Hi, Jon, Great great tutorial! love it.

One question:

// TODO: #[may_dangle]
impl<T> Drop for Rc<T> {
    fn drop(&mut self) {
        let inner = unsafe { self.inner.as_ref() };
        let c = inner.refcount.get();
        if c == 1 {
            drop(inner);
            // SAFETY: we are the _only_ Rc left, and we are being dropped.
            // therefore, after us, there will be no Rc's, and no references to T.
            let _ = unsafe { Box::from_raw(self.inner.as_ptr()) };
        } else {
            // there are other Rcs, so don't drop the Box!
            inner.refcount.set(c - 1);
        }
    }
}

why this one have a may_dangle issue?

Hi! It doesn't have a may_dangle issue, it's more that we could add #[may_dangle] to it to make the type nicer to work with. :)

Cool, Cool! Thanks

@jonhoo Thanks for your wonderful videos. I have a question about rc: I found I can still use inner and can even set and get inner.value in Rc's Drop, why? I added the example code in // Why? section:
https://play.rust-lang.org/?version=stable&mode=debug&edition=2018&gist=e11759fb8fd3d8c21d605e0523dda419

Ah, yes, that's because I was being silly — drop(inner) doesn't actually do anything when inner is a reference. It doesn't remove it from scope, even though it kind of reads that way. The better way to safe-guard this code would be to intentionally shadow inner with:

let inner = ();

@jonhoo 👍 But what I still don't understand is why I can still set and get refcount after Box::from_raw. I thought the heap memory has been freed, so we can't access it. But I can still use it without panic.

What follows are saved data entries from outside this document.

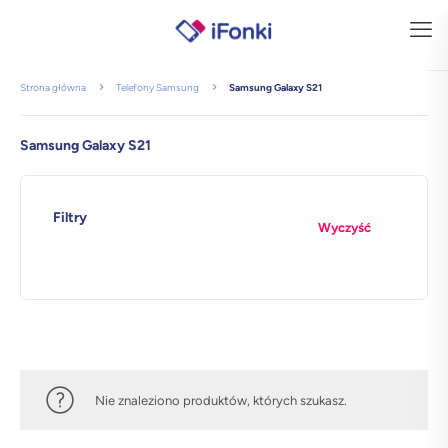
Strona główna
Telefony Samsung
Samsung Galaxy S21
Samsung Galaxy S21
Filtry
Wyczyść
Nie znaleziono produktów, których szukasz.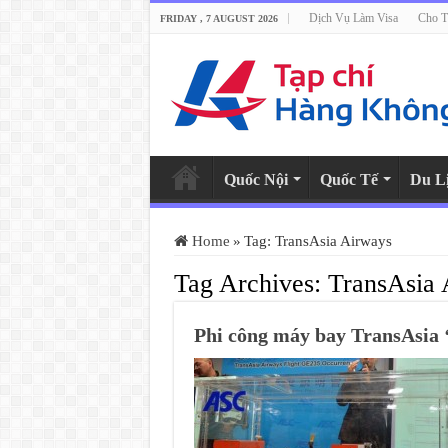
Dịch Vụ Làm Visa
Cho T
FRIDAY , 7 AUGUST 2026
Quốc Nội
Quốc Tế
Du L
Home
»
Tag:
TransAsia Airways
Tag Archives:
TransAsia 
Phi công máy bay TransAsia ‘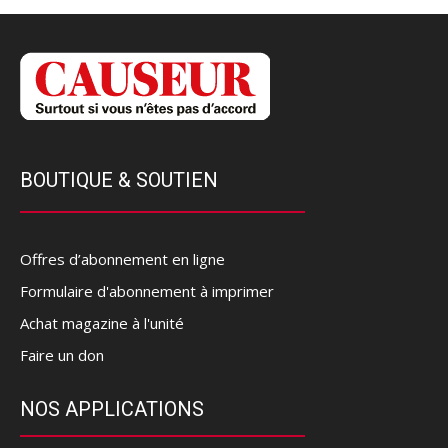
BOUTIQUE & SOUTIEN
Offres d’abonnement en ligne
Formulaire d'abonnement à imprimer
Achat magazine à l'unité
Faire un don
NOS APPLICATIONS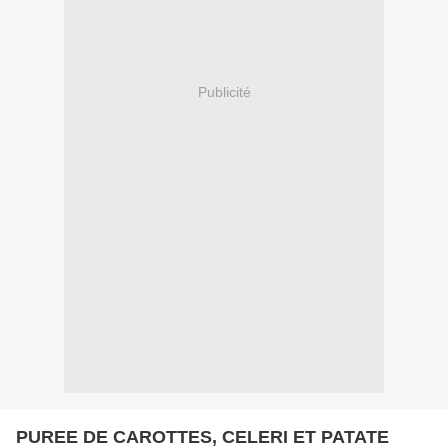
Publicité
PUREE DE CAROTTES, CELERI ET PATATE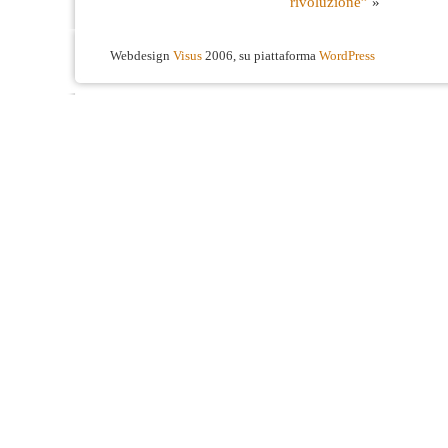
rivoluzione”
»
Webdesign
Visus
2006, su piattaforma
WordPress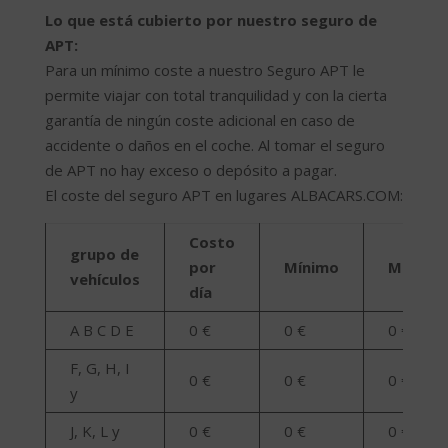
Lo que está cubierto por nuestro seguro de
APT:
Para un mínimo coste a nuestro Seguro APT le
permite viajar con total tranquilidad y con la cierta
garantía de ningún coste adicional en caso de
accidente o daños en el coche. Al tomar el seguro
de APT no hay exceso o depósito a pagar.
El coste del seguro APT en lugares ALBACARS.COM:
Costo
grupo de
por
Mínimo
Máximo
vehículos
día
A B C D E
0 €
0 €
0 €
F, G, H, I
0 €
0 €
0 €
y
J, K, L y
0 €
0 €
0 €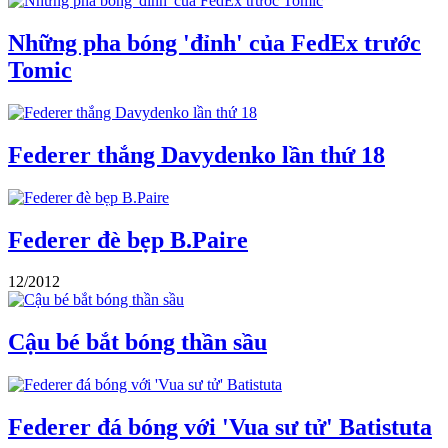
Những pha bóng 'đỉnh' của FedEx trước
Tomic
Federer thắng Davydenko lần thứ 18
Federer đè bẹp B.Paire
12/2012
Cậu bé bắt bóng thần sầu
Federer đá bóng với 'Vua sư tử' Batistuta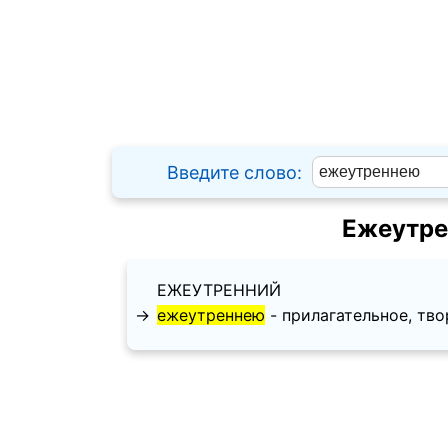
Введите слово:
Ежеутре
ЕЖЕУТРЕННИЙ
→
ежеутреннею
- прилагательное, твори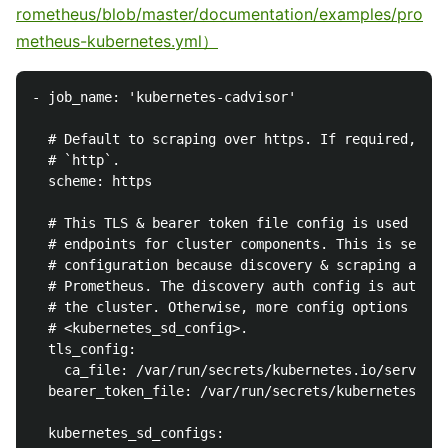
rometheus/blob/master/documentation/examples/pro
metheus-kubernetes.yml）
- job_name: 'kubernetes-cadvisor'

  # Default to scraping over https. If required, jus
  # `http`.

  scheme: https

  # This TLS & bearer token file config is used to c
  # endpoints for cluster components. This is separa
  # configuration because discovery & scraping are t
  # Prometheus. The discovery auth config is automat
  # the cluster. Otherwise, more config options have
  # <kubernetes_sd_config>.

  tls_config:

    ca_file: /var/run/secrets/kubernetes.io/servicea
  bearer_token_file: /var/run/secrets/kubernetes.io/
  kubernetes_sd_configs:
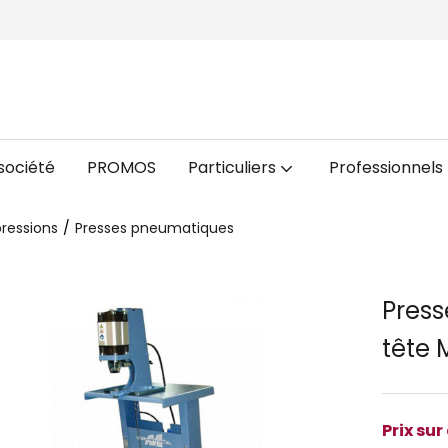
société
PROMOS
Particuliers
Professionnels
pressions
Presses pneumatiques
Press
tête
Prix su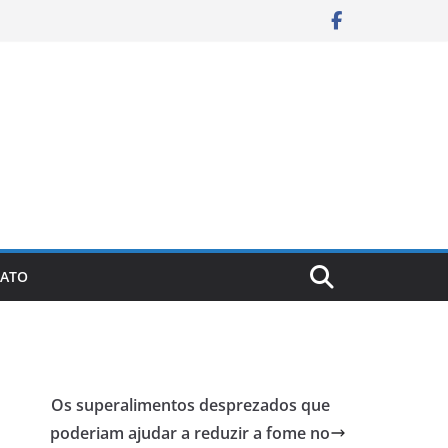
ATO
Os superalimentos desprezados que
poderiam ajudar a reduzir a fome no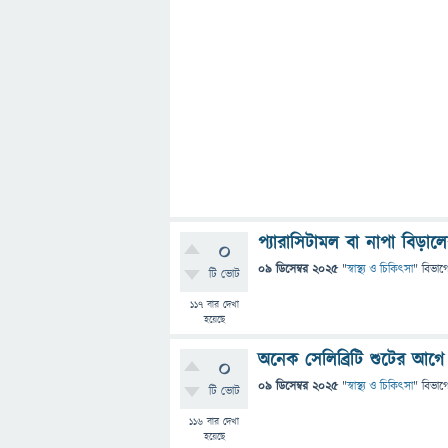
প্যারাসিটামল বা নাপা বিড়া
0
09 ডিসেম্বর 2025
"
স্বাস্থ্য ও চিকিৎসা
" বিভাগ
টি ভোট
117
বার দেখা
হয়েছে
অনেক সেলিব্রিটি শুটের আগ
0
09 ডিসেম্বর 2025
"
স্বাস্থ্য ও চিকিৎসা
" বিভাগ
টি ভোট
116
বার দেখা
হয়েছে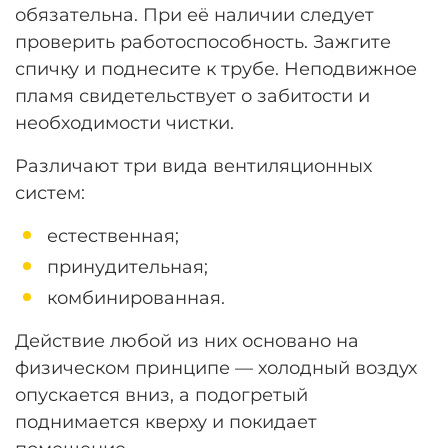
обязательна. При её наличии следует
проверить работоспособность. Зажгите
спичку и поднесите к трубе. Неподвижное
пламя свидетельствует о забитости и
необходимости чистки.
Различают три вида вентиляционных
систем:
естественная;
принудительная;
комбинированная.
Действие любой из них основано на
физическом принципе — холодный воздух
опускается вниз, а подогретый
поднимается кверху и покидает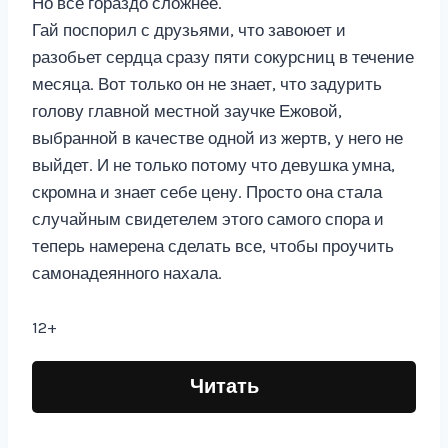
Но все гораздо сложнее.
Гай поспорил с друзьями, что завоюет и
разобьет сердца сразу пяти сокурсниц в течение
месяца. Вот только он не знает, что задурить
голову главной местной заучке Ежовой,
выбранной в качестве одной из жертв, у него не
выйдет. И не только потому что девушка умна,
скромна и знает себе цену. Просто она стала
случайным свидетелем этого самого спора и
теперь намерена сделать все, чтобы проучить
самонадеянного нахала.
12+
Читать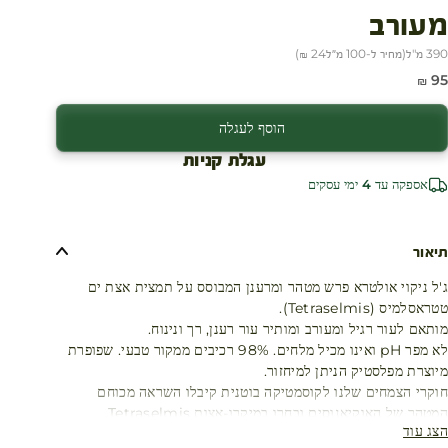
מעורב
390 מ"ל
(
מחיר ל-100 מ״ל
24 ₪
)
חיר מבצע
95 ₪
הוסף לעגלה
עגלת קניות
אספקה עד 4 ימי עסקים
תיאור
ג'ל ניקוי אולטרא פרש מטהר ומרענן המבוסס על תמצית אצת ים
טטראסלמיס (Tetraselmis).
מותאם לעור רגיל ומעורב ומותיר עור רענן, רך ונינוח.
לא מפר pH ואינו מכיל מלחים. 98% רכיבים ממקור טבעי. שפופרת
מיוצרת מפלסטיק הניתן למיחזור.
חוקרי הצמחים שלנו לקוסמטיקה בוטנית קיבלו השראה מכוחם
המטהר של האוקיאנוסים ובחרו במיקרו-אצות Tetraselmis.
הצג עוד
צמח ימי זה מייצר חמצן ונוגד חמצון בו זמנית. מיקרו-אצה זאת גדלה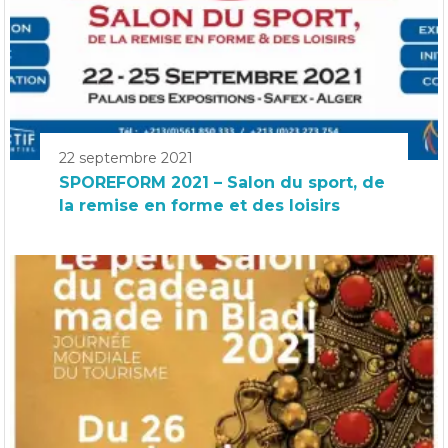
22 septembre 2021
SPOREFORM 2021 – Salon du sport, de
la remise en forme et des loisirs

Ah, that's because freeing memory just makes it available for future allocations, it doesn't actually make the memory inaccessible. The memory is still there, it's just undefined behavior to access it.

Got it. Thanks!

How come for RefCell and Cell Drop is not implemented but it is for Rc?

Because neither RefCell nor Cell need to do anything special on Drop — they just have to drop their inner type, which happens automatically when dropping their inner UnsafeCell.

Ahh I see. Thanks!

Hi, thanks for the amazing video.

at line https://gist.github.com/jonhoo/7cfdfe581e5108b79c2a4e9fbde38de8#file-rc-rs-L57

let inner = unsafe { self.inner.as_ref() };

    let c = inner.refcount.get();
    if c == 1 {
        drop(inner);
        // SAFETY: we are the _only_ Rc left, and we are being dropped.
        // therefore, after us, there will be no Rc's, and no references to T.
        let _ = unsafe { Box::from_raw(self.inner.as_ptr()) };

for drop(inner);

I am noticing we are passing inner, a reference to RcInner into drop which is the following function:
pub fn drop<T>(_x: T) {}

since drop would take ownership, my question is would rust compiler convert &Rcinnert into RcInner type when we passing inner to drop()

another question would be

let inner = Box::new(RcInner {

what if we don't use Box for inner. I understand that it would mean that the pointer would be stored on stack instead of heap. But would like to know more how does it affect our program behaviour.
For example, we should worry if the pointer got clean up after a particular stack exit?

thanks

@1717chen No to the first question — that line actually doesn't do anything except document to the reader that we are not allowed to use the reference any more.

To the second question, yes, the problem is exactly making sure the inner value, and any references to it, are cleaned up when the hosting stack frame exits. That is doable with lifetimes, but would require quite a bit of re-structuring I think.